SF in Brazil

Jim Anotsu, Fabio Kabral

Latin American SF in The New York Times

Emily Hart’s piece ‘‘Science Fiction from Latin America, With Zombie Dissidents and Aliens in the Amazon’’ was published in The New York Times on July 10, 2023, and claimed the attention of the Brazilian SF community. Hart writes out of Colombia, and deals in her piece with that country and with Argentina, Bolivia, Cuba, Ecuador, Peru, Uruguay, and Brazil. Her starting point is the first conference on Latin American SF held in Yale University, on March 3-4, 2023, attended by major US researchers M. Elizabeth Ginway and Rachel Haywood.

Ginway has been investigating some of the topics touched upon by Hart around an SF that employs something from body horror and explores the symbolic Amazon. Regarding Brazil, Hart isolates Afrofuturism and mentions Ale Santos’s dystopian novel O Último Ancestral [The Last Forefather], a runner-up for the Jabuti Award (Brazil’s number one literary award) for Best En­tertainment Novel. Santos is published by the local HarperCollins branch, a label most English read­ers recognize. Sequence A Malta Indomável [The Indomitable Mob] was released in November 2023.

Afrofuturism Embraced by the Biggies

Brazil has more Black people living out of Africa than any other country in the world – as confirmed by a recent national census, acknowledging a record of citizens declaring themselves Afro-Brazilians. Accordingly, Afrofuturism made a splash among some of the biggest Brazilian publishing houses during 2020 and 2021, on the wake of a local public debate on structural racism. Quite the buzz among fans and influencers, and covered with interest by the press, Afrofuturist SF and fantasy (Afrofantas­tika?) included the publication of N.K. Jemisin’s The Hundred Thousand Kingdoms (2010), an awarded debut novel, seen here after the completion of her Broken Earth trilogy by Morro Branco, a midsized publisher – but the 2021 Brazilian release went out through the giant Record (in its YA inprint, Galera).

Also through Galera, The Gilded Ones (2021) is a fantasy novel by Namina Forna (born in Sierra Leone), the first in her The Immortals series and a debut novel as well, though one originally written for the young-adult readership and launched here almost simultaneously with the English-reading market – which shows how much the Afrofuturism trend became internationally sought after.
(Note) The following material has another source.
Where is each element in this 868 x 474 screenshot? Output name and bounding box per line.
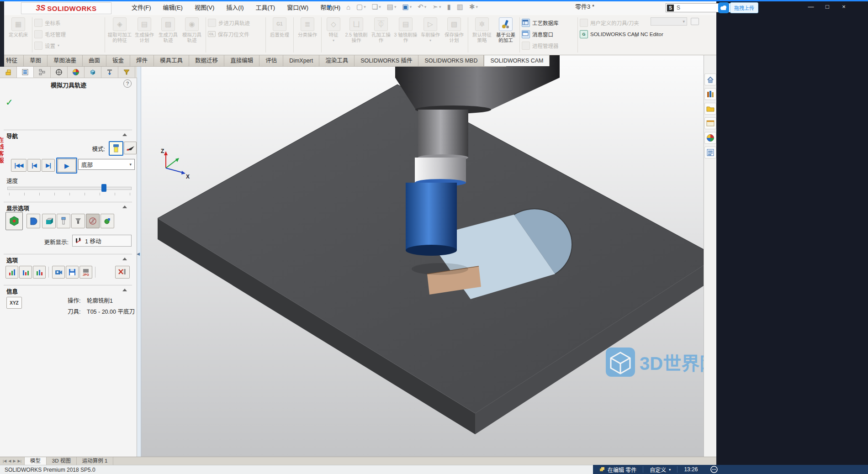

That Re­cord’s interest has been kindled by Penguin Books’ buying Forna’s novel for six figures after a string of rejections is almost certain.

On the other hand, Tracy Deonn’s Legendborn (2020) was released here through Intrínseca (with a translation by Afro-Brazilian writer Jim Anotsu); another quite recent novel, a runner-up for the Hugo Award and a YA contemporary fantasy. A big company, used to placing big hits on the market, Intrínseca enters the Afrofantastika trend with this book – clearly attracted by the fact that it was a national bestseller in the US. It also put out, in 2021, soon-to-be-a-movie high fantasy novel Black Leopard, Red Wolf (2019), by Jamaican author Marlon James.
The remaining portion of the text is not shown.